In an attempt to be concise:

  • The Japanese civilian government has had been dominated by the IJA/IJN at that point, especially after the perceived failure of Taisho democracy in the early 1930s. This was not helped with the many assassinations (and many more attempted assassinations) of civilian officeholders by military staff; most notably, of PM Inukai in 1932 in the May 15th Incident. Further background to this: the Meiji restoration was led mainly by the daimyo and samurai military classes, and only were (relatively) discredited by the outcome of the Russo-Japanese war in the 1900s, which saw Japan winning but with the public broadly dissatisfied with its gains; as such, liberal-democratic norms in Japan were relatively superficial. This was exacerbated by (among many, many other things) that the Army and Navy had zero civilian oversight; the chain of command went straight to the Emperor, bypassing any civilian decision-making. The initial invasion of China was essentially a unilateral escalation by the IJA, with the civilian administration in Tokyo reluctantly being dragged along. (Conversely, the Army and Navy were also entirely separate from each other, and often at each others’ throats as well - each side would frequently assassinate officers and civilian supporters of the other side. Naturally, they also had different approaches to the war; the Army wanted to expand north into Siberia, while the Navy wanted to expand south.) In short, Japan’s militarists egged themselves on, no second party necessary.
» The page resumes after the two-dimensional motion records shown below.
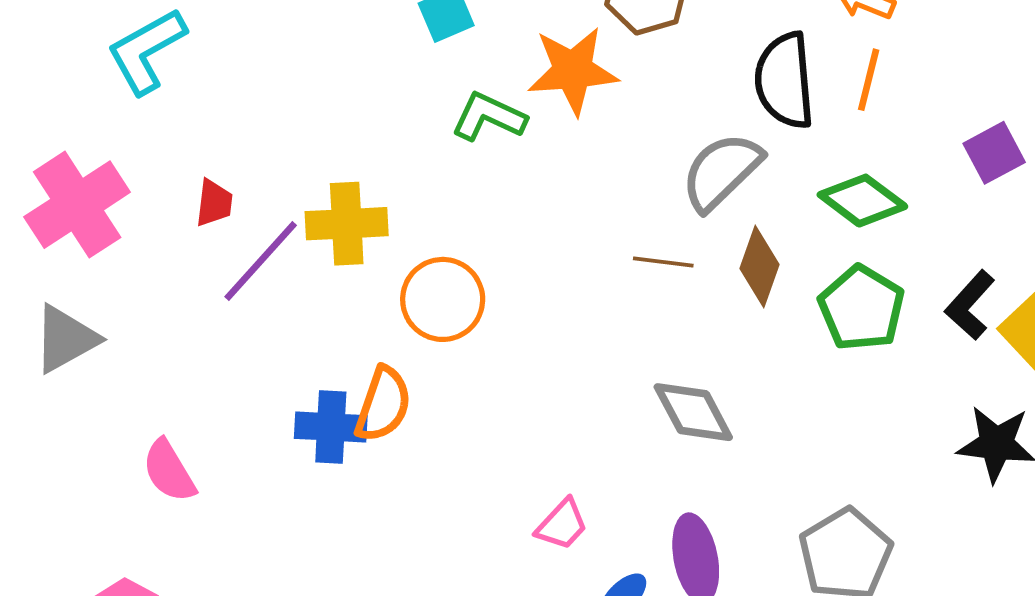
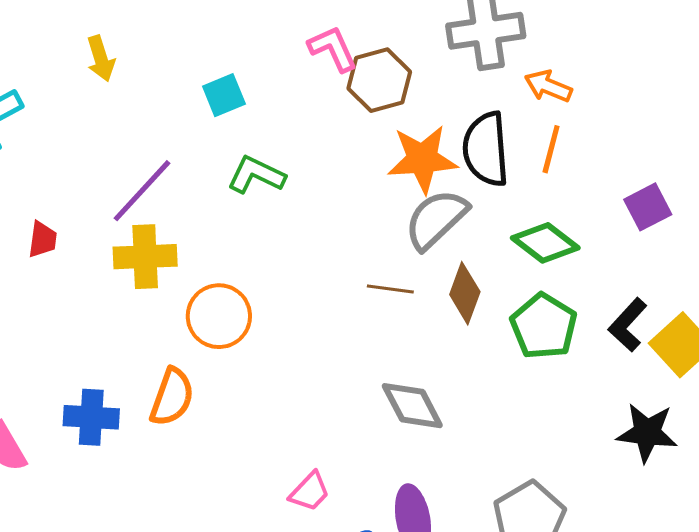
orange star: (573, 71) -> (422, 159), moved
purple line: (261, 261) -> (142, 191), moved
blue cross: (331, 427) -> (91, 417), moved

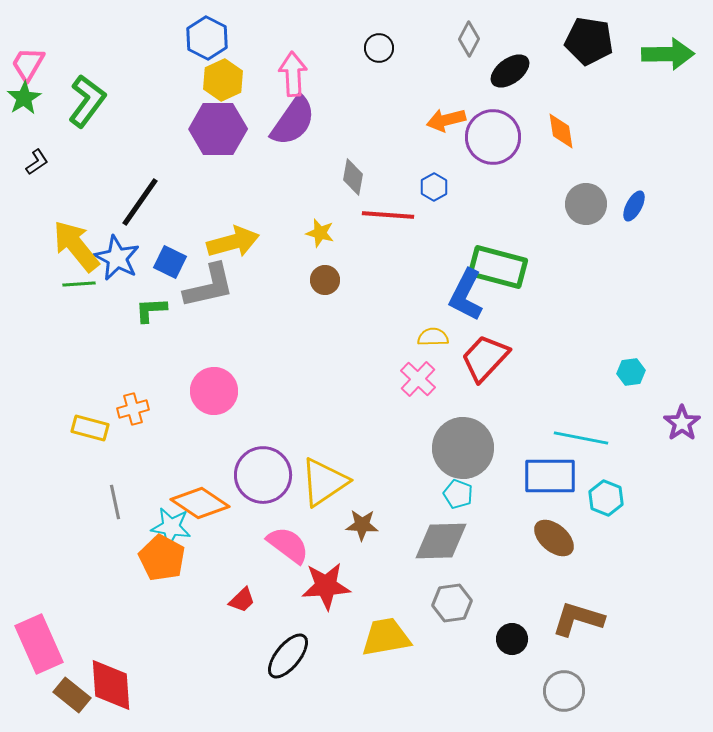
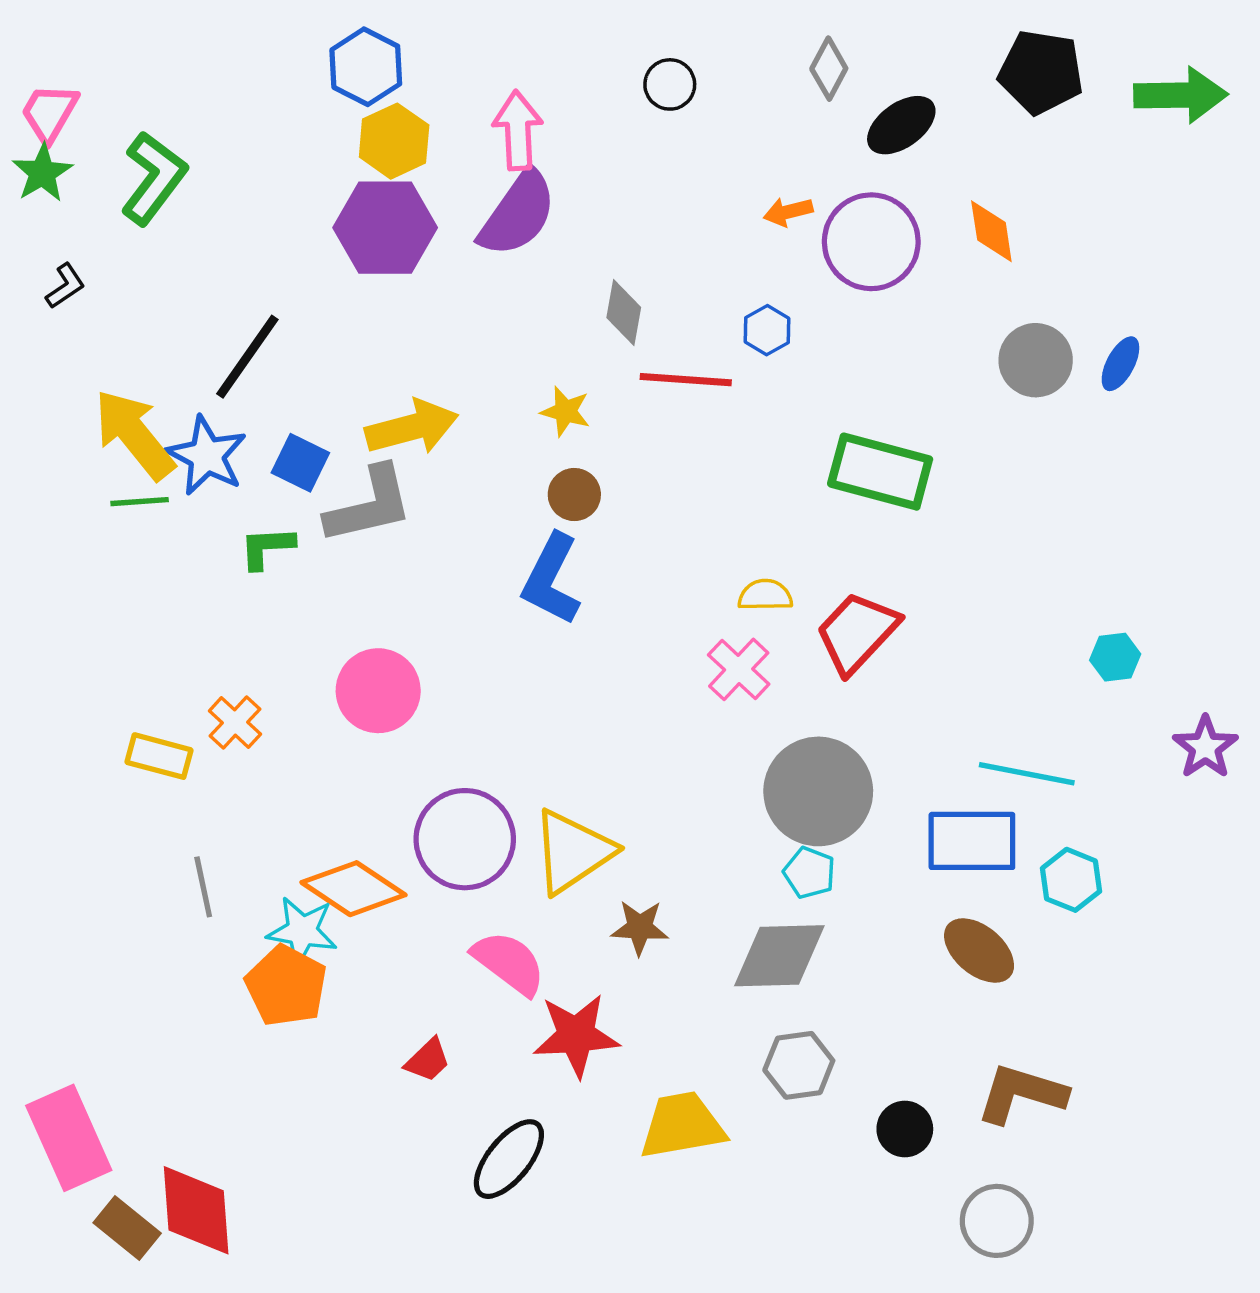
orange arrow: (446, 120) -> (788, 212), size x0.7
blue L-shape: (466, 295) -> (551, 579), moved
orange cross: (133, 409) -> (235, 722), turned -32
  • Japan had been at war with China for more than 4 years at the point of the attack at Pearl Harbor; the principle reason for Japan to extend the war to Southeast Asian were to 1) block aid to China, and 2) procure resources for its war on the mainland. (They started by occupying French Indochina, which Vichy France under Nazi control ceded to Japan.) When the US retaliated by embargoing oil, the Japanese war machine (esp. navy) was stuck: they only had a very limited amount of oil left, and had to get it from somewhere (I believe the Manchurian deposits were not known at the time). One of the least bad ways they could think of out of the situation was to try to hamstring American force projection in the region, quickly occupy SEA, then hopefully try to sue for peace with the non-interventionist US; if that didn’t work out, at least it would have bought them time to dig in in the region. As far as desperate plans go it at least made sense for the IJN.

  • The Japanese war command, in its hubris (but also due to not really having suffered defeats at any point, and having already occupied Manchuria), really didn’t expect to be that bogged down in China. They expected the war to be over in a year with Chinese resistance collapsing quickly; instead they were stuck in a long, protracted war where they had trouble extending their control beyond the coast plus some supply lines into the interior.

  • The Japanese also thought that due to irreconcilable regional interests in Southeast Asia, the US, Britain, and Japan would have to come to blows at some point anyway, as Japan expanded its colonial empire.